Work request
Scan the records below for the word "vores" and give only the number of lines that hold it.

Items listed in a dataset
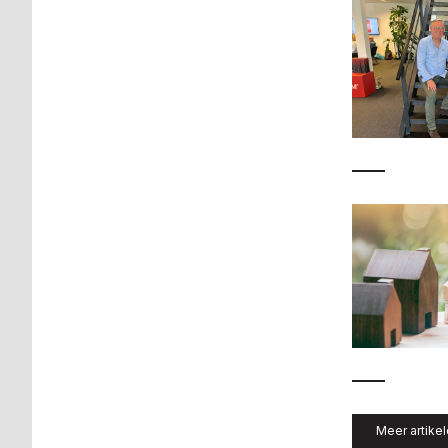
Meer artike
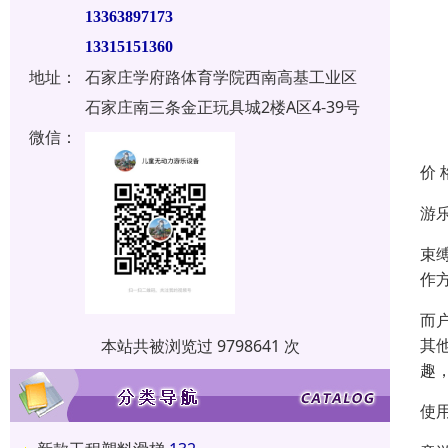
13363897173
13315151360
地址：
石家庄学府路体育学院西南高基工业区
石家庄南三条金正玩具城2楼A区4-39号
微信：
价 
游
束
作
而
其
本站共被浏览过 9798641 次
趣
使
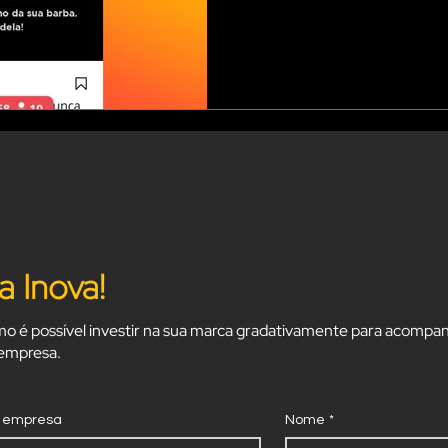
a Inova!
o é possível investir na sua marca gradativamente para acompan
 empresa.
 empresa
Nome
*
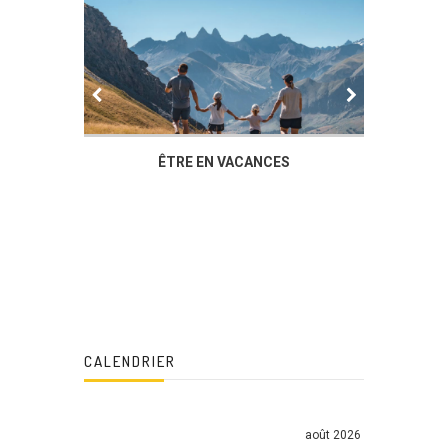
IER
ÊTRE EN VACANCES
L’AG DU
DUCHÈ
CALENDRIER
août 2026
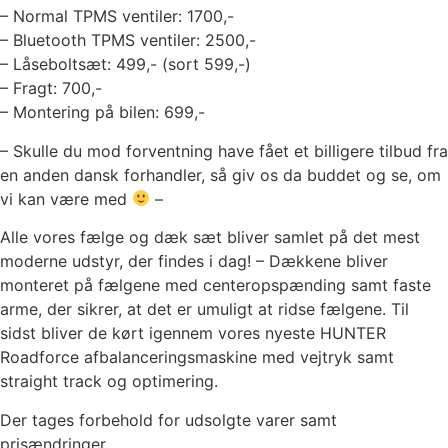
– Normal TPMS ventiler: 1700,-
– Bluetooth TPMS ventiler: 2500,-
– Låseboltsæt: 499,- (sort 599,-)
– Fragt: 700,-
– Montering på bilen: 699,-
– Skulle du mod forventning have fået et billigere tilbud fra
en anden dansk forhandler, så giv os da buddet og se, om
vi kan være med
–
Alle vores fælge og dæk sæt bliver samlet på det mest
moderne udstyr, der findes i dag! – Dækkene bliver
monteret på fælgene med centeropspænding samt faste
arme, der sikrer, at det er umuligt at ridse fælgene. Til
sidst bliver de kørt igennem vores nyeste HUNTER
Roadforce afbalanceringsmaskine med vejtryk samt
straight track og optimering.
Der tages forbehold for udsolgte varer samt
prisændringer.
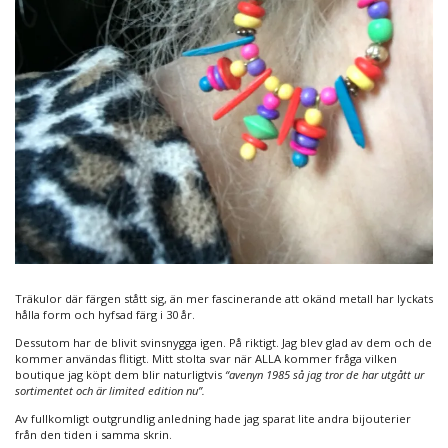
Träkulor där färgen stått sig, än mer fascinerande att okänd metall har lyckats
hålla form och hyfsad färg i 30 år.
Dessutom har de blivit svinsnygga igen. På riktigt. Jag blev glad av dem och de
kommer användas flitigt. Mitt stolta svar när ALLA kommer fråga vilken
boutique jag köpt dem blir naturligtvis
“avenyn 1985 så jag tror de har utgått ur
sortimentet och är limited edition nu”.
Av fullkomligt outgrundlig anledning hade jag sparat lite andra bijouterier
från den tiden i samma skrin.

Answer to the exercise
2